What he wants to do—whether it’s painting fishing guides or Katrina survivors or making sculpture out of cardboard—almost always turns out for the best. “The skulls and [mixed media] owls are just astonishing,” Marla Price says. “They are so elemental—there is nothing extraneous whatsoever. He had the vision to see them that way, and that’s a very powerful thing.”
Photo: Allison V. Smith
At the Nasher, Bates was allowed to pick pieces from the museum’s permanent collection to display in a room alongside his own work, so he went for the big boys among his influences: Matisse, Picasso, de Kooning. “The curator said, ‘You know, you’re gonna have some of the world’s greatest art next to yours and that’s not always good,” Bates said, grinning. “I’m like, ‘Mmm, okay.’ It’s a good thing it’s not too embarrassing.” Price goes further. “When I first went to the Picasso Museum in Paris, I was knocked out by how many little sculptures there were everywhere, like he took a phone call and made a sculpture,” she says. “I think David has that kind of manual energy and talent.” When I venture to Bates that not only was the juxtaposition of the work with that of the earlier masters not embarrassing, it uplifted his own pieces, he agreed, and gestured toward three painted plaster, steel, and wood heads. “Those heads right there have never looked better than they do right now.”

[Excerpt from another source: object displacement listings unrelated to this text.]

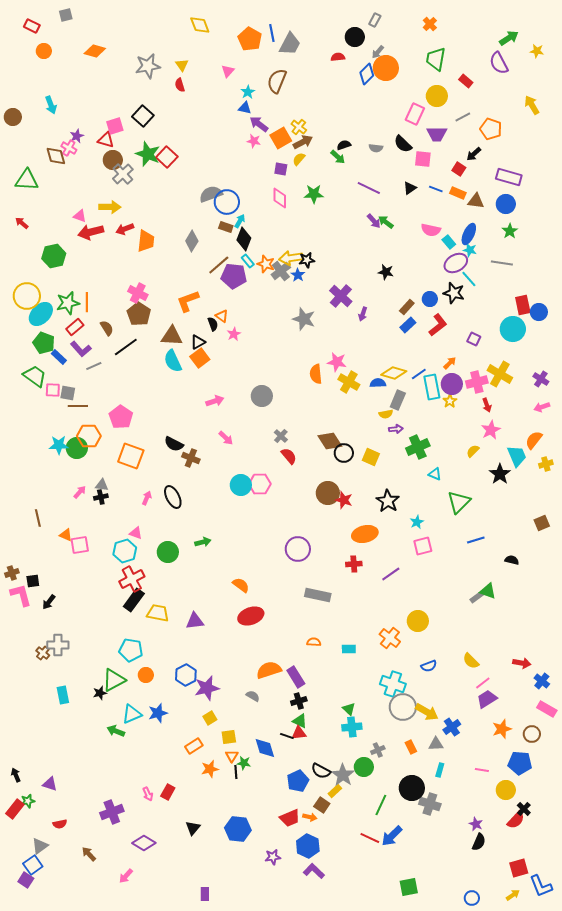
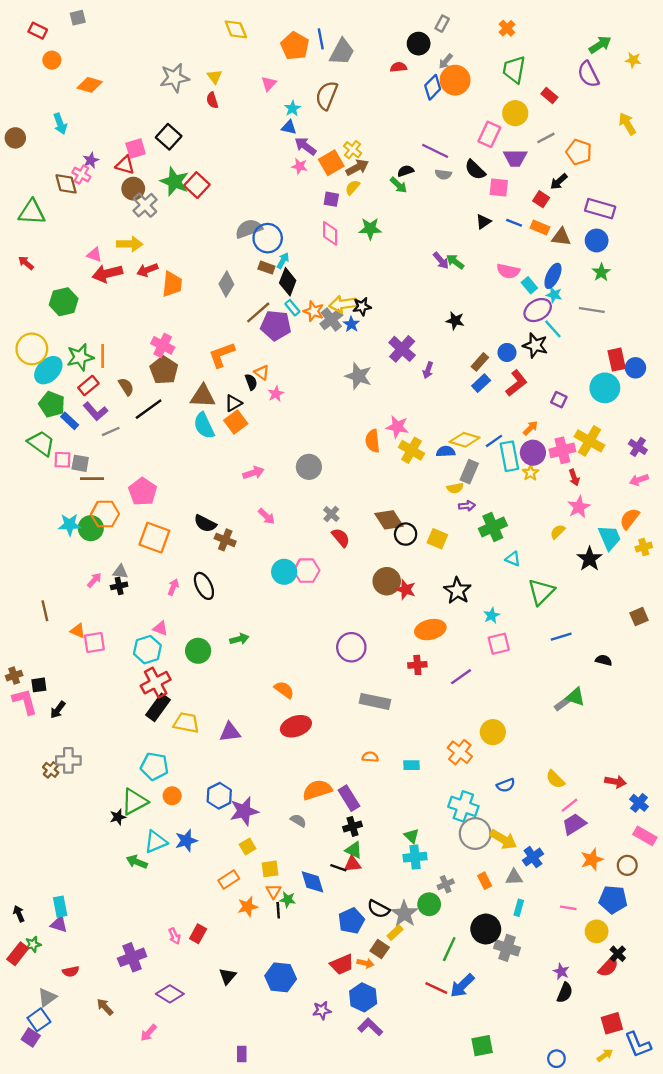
orange diamond: (95, 51) -> (90, 85), moved
purple line: (369, 188) -> (435, 151), moved
cyan rectangle: (63, 695) -> (60, 907), moved

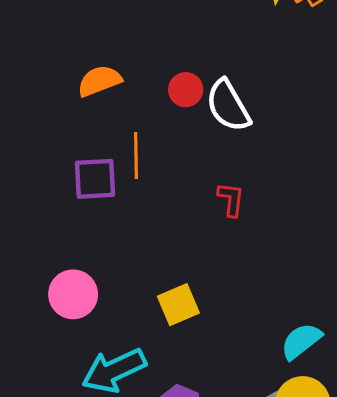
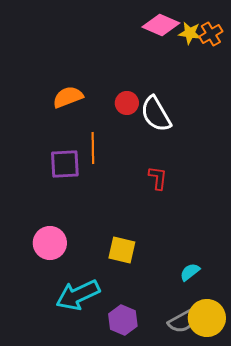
yellow square: (178, 305) -> (122, 250), turned 36
cyan semicircle: (301, 341) -> (190, 272), moved, size x0.7

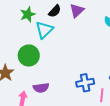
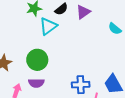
green circle: (29, 55) -> (37, 60), moved

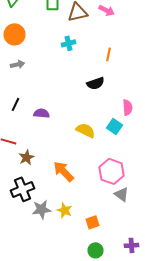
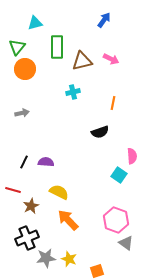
orange circle: (14, 34) -> (25, 69), moved
black line: (16, 104) -> (24, 162), moved
yellow semicircle: (86, 130) -> (59, 192), moved

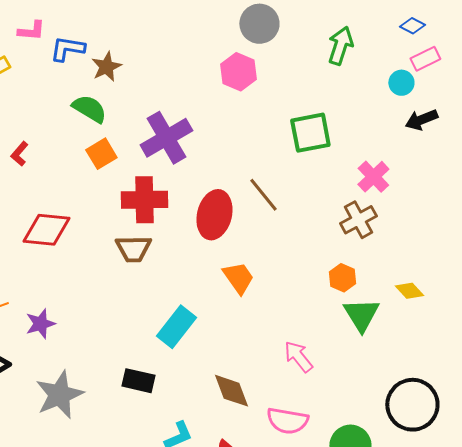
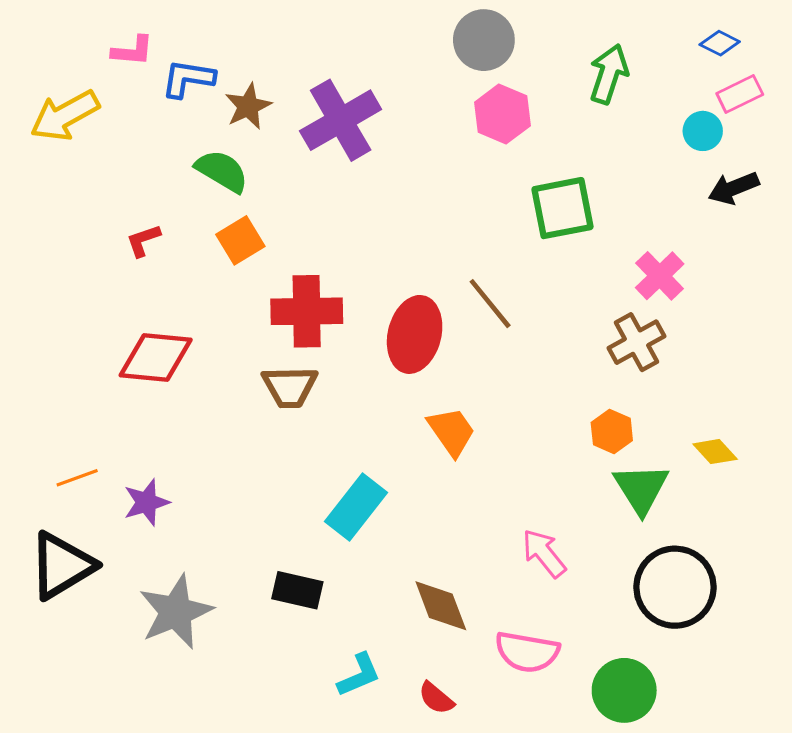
pink hexagon: (238, 72) -> (502, 114), moved
purple cross: (166, 138) -> (341, 120), moved
red L-shape: (19, 154) -> (143, 240), moved, turned 30
black circle: (412, 405) -> (675, 587), moved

Bates is a very funny but low-key and self-effacing man, so if he is finally displaying a tiny touch of bravado, it is well deserved. At the museums, he is treated like a rock star—one man who drove up from Houston told him it was one of the best shows he’d ever seen. The husband of an art teacher said his wife was too shy to introduce herself but that she was his biggest fan. Always he was solicitous and kind (“You teach high school art? Man, that’s the black belt!”). If he also has achieved rock start status in the wider world as well, he certainly doesn’t behave like it. His and Jan’s new house, complete with pool and sunny art studio, is the most spacious they’ve ever lived in, but not by any means grand. And, since Jan had a hand in almost every detail, it is, like her, seriously warm and welcoming. Their favorite vacation spot remains the Gulf Coast, but lately they head farther east to either Seaside or WaterColor in Florida. And, as always, Bates will fish every chance he gets.

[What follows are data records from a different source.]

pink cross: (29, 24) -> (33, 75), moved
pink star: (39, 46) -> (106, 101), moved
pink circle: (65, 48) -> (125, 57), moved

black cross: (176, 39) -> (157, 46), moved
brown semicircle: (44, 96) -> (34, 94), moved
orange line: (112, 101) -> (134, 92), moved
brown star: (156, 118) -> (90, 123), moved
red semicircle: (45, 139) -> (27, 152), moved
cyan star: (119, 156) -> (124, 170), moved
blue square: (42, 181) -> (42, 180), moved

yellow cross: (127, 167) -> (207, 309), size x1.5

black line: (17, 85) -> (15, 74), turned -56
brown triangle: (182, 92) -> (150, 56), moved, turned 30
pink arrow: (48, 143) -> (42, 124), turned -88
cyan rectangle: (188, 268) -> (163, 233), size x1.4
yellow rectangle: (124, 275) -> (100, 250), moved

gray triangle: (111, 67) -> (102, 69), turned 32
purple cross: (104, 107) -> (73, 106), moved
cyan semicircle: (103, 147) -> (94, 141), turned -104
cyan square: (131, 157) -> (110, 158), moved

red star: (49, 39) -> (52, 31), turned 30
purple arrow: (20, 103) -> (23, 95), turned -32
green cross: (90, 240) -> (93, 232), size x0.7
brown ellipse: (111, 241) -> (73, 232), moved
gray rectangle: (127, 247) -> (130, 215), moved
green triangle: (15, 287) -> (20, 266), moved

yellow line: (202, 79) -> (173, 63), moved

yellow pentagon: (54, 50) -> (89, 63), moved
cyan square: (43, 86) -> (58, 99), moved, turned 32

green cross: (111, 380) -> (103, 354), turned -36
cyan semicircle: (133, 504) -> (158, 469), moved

As we walked through the Modern, where two of the four Bates canvases owned by Yale were on view, Bates remarked, referring to the gallery’s director, Reynolds, “Yeah, that guy seems to like my work.” When I expressed surprise that they’d never met—most artists are mad to cultivate collectors and curators, after all—Jan said, “No, no, that’s not us. It’s the work.” The good news is that the work turns out to be all it has taken to put him at the top of a game he never played. During the same exchange about Yale, Bates joked that he could never have gotten into the place as a student. Later, when I repeat the line to Reynolds, he says, “Well, he’s here now. Tell him he’s been admitted four times.” And though Reynolds would be happy to meet the artist he so admires, it’s not what matters to him either. “Frankly, the work is just powerful. It can take care of itself.”